[Action item]: Go through the data underneath and report how many lines hold the string "Block", giving only the number.

Record extracts START

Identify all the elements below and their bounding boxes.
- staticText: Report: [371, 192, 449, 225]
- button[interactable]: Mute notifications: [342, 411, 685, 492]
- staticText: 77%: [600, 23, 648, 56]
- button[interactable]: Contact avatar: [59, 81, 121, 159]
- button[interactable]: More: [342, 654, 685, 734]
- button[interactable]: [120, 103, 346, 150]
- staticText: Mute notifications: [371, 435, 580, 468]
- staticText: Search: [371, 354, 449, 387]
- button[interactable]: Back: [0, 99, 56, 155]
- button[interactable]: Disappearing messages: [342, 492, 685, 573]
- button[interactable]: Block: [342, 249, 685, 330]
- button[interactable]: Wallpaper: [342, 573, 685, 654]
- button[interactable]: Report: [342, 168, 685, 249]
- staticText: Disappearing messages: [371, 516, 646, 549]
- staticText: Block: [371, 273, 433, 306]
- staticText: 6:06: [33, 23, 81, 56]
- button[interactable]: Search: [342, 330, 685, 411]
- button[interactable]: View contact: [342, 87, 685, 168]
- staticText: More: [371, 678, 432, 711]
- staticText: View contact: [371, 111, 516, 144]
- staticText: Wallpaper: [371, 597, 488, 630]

Record extracts END
Record extracts START

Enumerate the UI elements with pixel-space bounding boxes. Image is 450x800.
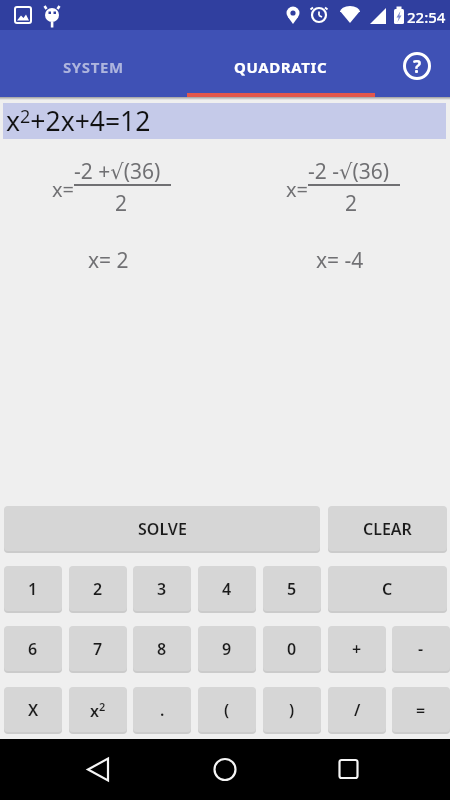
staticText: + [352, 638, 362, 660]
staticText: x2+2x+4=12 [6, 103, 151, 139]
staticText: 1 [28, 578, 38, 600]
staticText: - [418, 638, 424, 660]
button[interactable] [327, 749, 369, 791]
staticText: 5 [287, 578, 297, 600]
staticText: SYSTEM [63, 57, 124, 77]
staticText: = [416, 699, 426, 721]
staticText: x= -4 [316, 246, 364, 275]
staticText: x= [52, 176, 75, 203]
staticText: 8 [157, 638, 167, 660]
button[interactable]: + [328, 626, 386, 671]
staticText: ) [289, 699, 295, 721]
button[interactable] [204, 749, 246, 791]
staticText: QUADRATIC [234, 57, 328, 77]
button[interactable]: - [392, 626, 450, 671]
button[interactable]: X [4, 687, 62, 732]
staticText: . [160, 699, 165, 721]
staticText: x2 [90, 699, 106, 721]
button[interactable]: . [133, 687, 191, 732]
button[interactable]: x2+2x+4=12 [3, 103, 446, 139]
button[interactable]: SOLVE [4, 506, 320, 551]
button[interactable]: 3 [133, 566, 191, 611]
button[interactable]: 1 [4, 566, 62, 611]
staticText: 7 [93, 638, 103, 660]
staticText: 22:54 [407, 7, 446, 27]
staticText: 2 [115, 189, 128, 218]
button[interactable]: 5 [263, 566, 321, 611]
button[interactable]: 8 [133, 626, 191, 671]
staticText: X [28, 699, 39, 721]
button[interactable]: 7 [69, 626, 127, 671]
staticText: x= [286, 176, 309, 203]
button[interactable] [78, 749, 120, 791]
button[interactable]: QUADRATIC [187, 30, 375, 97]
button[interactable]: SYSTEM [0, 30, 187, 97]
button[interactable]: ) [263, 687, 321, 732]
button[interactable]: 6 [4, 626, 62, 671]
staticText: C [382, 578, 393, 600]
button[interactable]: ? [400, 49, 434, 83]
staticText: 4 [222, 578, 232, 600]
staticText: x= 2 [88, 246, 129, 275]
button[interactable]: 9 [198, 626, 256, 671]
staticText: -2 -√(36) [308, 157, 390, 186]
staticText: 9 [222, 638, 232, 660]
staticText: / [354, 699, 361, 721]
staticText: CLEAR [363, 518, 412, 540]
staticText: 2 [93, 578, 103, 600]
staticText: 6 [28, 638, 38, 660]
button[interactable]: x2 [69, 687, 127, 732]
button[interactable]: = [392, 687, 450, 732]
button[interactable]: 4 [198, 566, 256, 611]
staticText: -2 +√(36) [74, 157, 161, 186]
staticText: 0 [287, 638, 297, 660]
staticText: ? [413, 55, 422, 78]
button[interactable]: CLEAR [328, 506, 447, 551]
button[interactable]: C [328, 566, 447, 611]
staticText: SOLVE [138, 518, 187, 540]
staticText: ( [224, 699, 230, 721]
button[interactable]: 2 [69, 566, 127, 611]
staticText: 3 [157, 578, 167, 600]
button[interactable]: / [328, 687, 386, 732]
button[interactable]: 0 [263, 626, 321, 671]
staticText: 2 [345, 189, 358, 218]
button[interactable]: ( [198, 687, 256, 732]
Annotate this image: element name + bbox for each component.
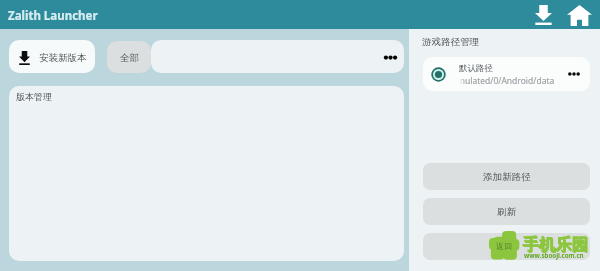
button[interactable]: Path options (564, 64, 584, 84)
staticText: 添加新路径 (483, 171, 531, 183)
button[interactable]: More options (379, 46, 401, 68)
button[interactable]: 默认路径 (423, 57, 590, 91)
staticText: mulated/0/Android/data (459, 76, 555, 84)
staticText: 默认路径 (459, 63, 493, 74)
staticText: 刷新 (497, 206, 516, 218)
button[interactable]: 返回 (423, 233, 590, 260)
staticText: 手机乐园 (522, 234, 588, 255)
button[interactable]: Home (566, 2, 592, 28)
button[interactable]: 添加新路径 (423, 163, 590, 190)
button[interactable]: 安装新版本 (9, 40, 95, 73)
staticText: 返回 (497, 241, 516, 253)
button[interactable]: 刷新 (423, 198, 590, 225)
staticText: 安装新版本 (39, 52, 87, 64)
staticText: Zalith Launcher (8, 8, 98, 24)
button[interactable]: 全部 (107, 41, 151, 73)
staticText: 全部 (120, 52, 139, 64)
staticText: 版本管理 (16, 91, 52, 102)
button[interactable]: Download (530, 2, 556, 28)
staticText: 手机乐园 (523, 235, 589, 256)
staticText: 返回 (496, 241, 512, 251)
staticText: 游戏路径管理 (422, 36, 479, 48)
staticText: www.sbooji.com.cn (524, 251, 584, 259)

Record extracts END

[Exercise response]: 2